Read Part 9 of this series to learn how crude oil production in the Permian Basin has increased over the years.
Comparing Permian Basin rig counts with other basins
Currently, there are 1,572 oil rigs at work in the US. The Permian Basin has 560 of these rigs. It has more rigs than any other region. The Eagle Ford has 195 oil rigs. The Williston and the Bakken have 190. The Mississippian has 71.
In 2014, the Permian Basin added 101 oil rigs. In comparison, only five were added in the Williston and the Bakken. The DJ-Niobrara shale and the Cana Woodford shale in the Anadarko Basin added 13 and 20 rigs in 2014, respectively.
Last week, Permian oil rigs increased by two from the previous week. Horizontal rigs account for 62% of the Permian Basin’s total. Vertical rigs account for 36%. Directional rigs account for ~2%.
In comparison, on November 25, 2011, there were 475 rigs. Only ~22% of the rigs were horizontal. At the time, rigs in the Permian Basin were mainly vertical. Vertical rigs accounted for ~76% of the rigs in the Permian Basin. Directional rigs accounted for ~2%.

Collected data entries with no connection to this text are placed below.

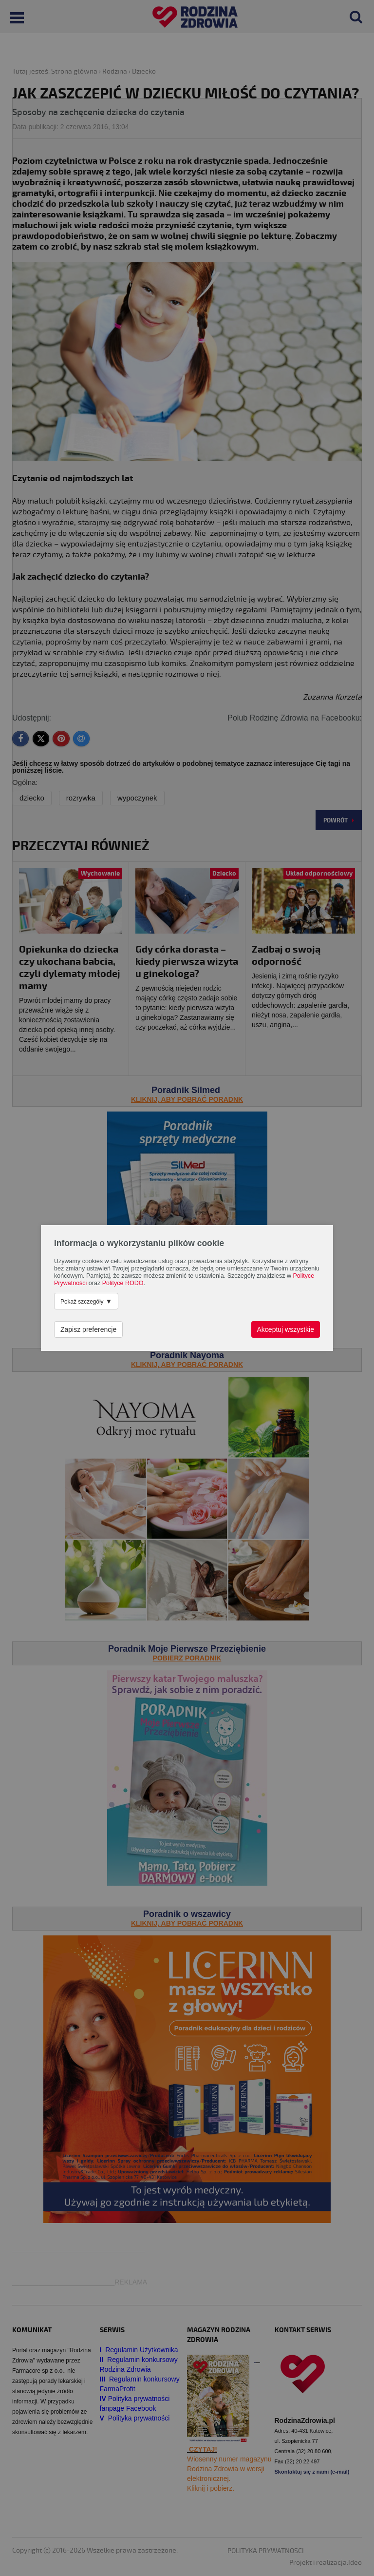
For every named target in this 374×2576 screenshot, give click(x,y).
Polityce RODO (123, 1283)
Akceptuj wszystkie (285, 1329)
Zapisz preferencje (88, 1329)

In the next part of this series, we’ll discuss how the rig trajectory mix changed.
Key stocks and exchange-traded funds (or ETFs)
Rig counts in the Permian Basin can gauge upstream companies’ drilling activity in the Permian Basin. These companies include Laredo Petroleum (LPI), Concho Resources Inc. (CXO), EOG Resources Inc. (EOG), and Cabot Oil & Gas (COG). Some of these companies are part of the S&P Oil & Gas Exploration & Production ETF (XLE).